Luckily, though, it's neither pink nor stereotypically girly.

Yeah, sure, so a Beetle comes with a stem vase for the dashboard, big deal. That's not a Barbie car! Whereas I drive a Miata. Sure, it's white, not Barbie pink (well-known physics fact: white cars go faster), but on the other hand it's got a bumper sticker which, so I've been told, some people find kind of ambiguous. Fortunately I am such a model of male self-confidence that I can drive it without a trace of embarassment!

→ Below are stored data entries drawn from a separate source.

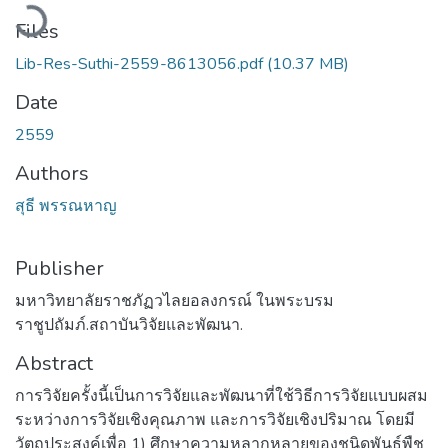
Loading...
Files
Lib-Res-Suthi-2559-8613056.pdf
(10.37 MB)
Date
2559
Authors
สุธี พรรณหาญ
Publisher
มหาวิทยาลัยราชภัฏวไลยอลงกรณ์ ในพระบรม
ราชูปถัมภ์.สถาบันวิจัยและพัฒนา.
Abstract
การวิจัยครั้งนี้เป็นการวิจัยและพัฒนาที่ใช้วิธีการวิจัยแบบผสม
ระหว่างการวิจัยเชิงคุณภาพ และการวิจัยเชิงปริมาณ โดยมี
วัตถุประสงค์เพื่อ 1) ศึกษาความหลากหลายของชนิดพันธุ์พืช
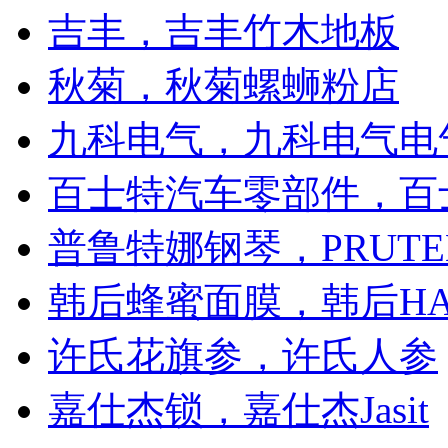
吉丰，吉丰竹木地板
秋菊，秋菊螺蛳粉店
九科电气，九科电气电
百士特汽车零部件，百士
普鲁特娜钢琴，PRUTE
韩后蜂蜜面膜，韩后HA
许氏花旗参，许氏人参
嘉仕杰锁，嘉仕杰Jasit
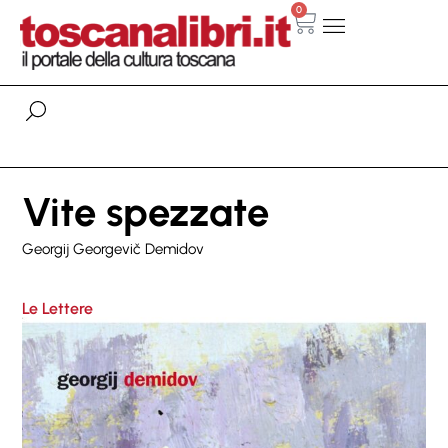
0
Vite spezzate
Georgij Georgevič Demidov
Le Lettere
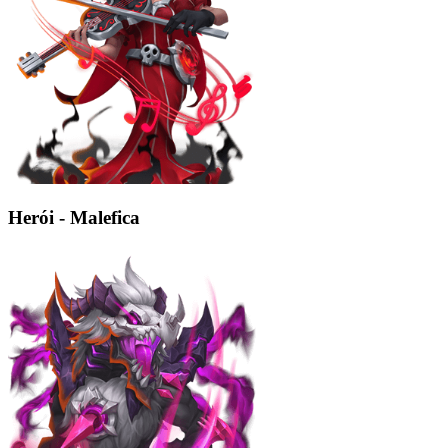
Herói - Malefica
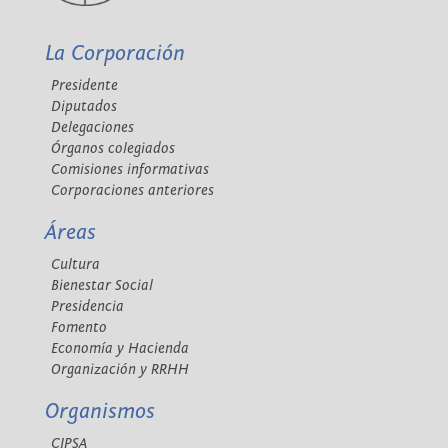
La Corporación
Presidente
Diputados
Delegaciones
Órganos colegiados
Comisiones informativas
Corporaciones anteriores
Áreas
Cultura
Bienestar Social
Presidencia
Fomento
Economía y Hacienda
Organización y RRHH
Organismos
CIPSA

I like the Beetle as long as
1) GUYS DON'T DRIVE IT

[0+] Author Profile Page Natali Govani said:

But when the market has unfettered leeway, the Amsterdam scenario is nearly impossible to sustain. Typically the pioneers discover an area, perhaps an old industrial site such as the Distillery in Toronto, a set of industrial streets like Tribeca in New York or streets near a university where many young hang out, such as Deptford High Street near Goldsmith’s College in London, famous for graduates like artist Damian Hurst. They try out a shop. It might succeed. The cafés come in. The word spreads. Alternatively, larger industrial structures are converted into artists’ studios or incubator units for young design companies. A gallery opens; there is a cultural venue which shows fringe material; the bar there becomes popular; a restaurant opens, then another; and the gentrification process begins as it spills into the surrounding area. Gentrification remains a double-edged sword. It is an essential process through which property values rise to make it worthwhile for investors to get involved. On the other hand, it can push out those who make the gentrification process possible in the first place.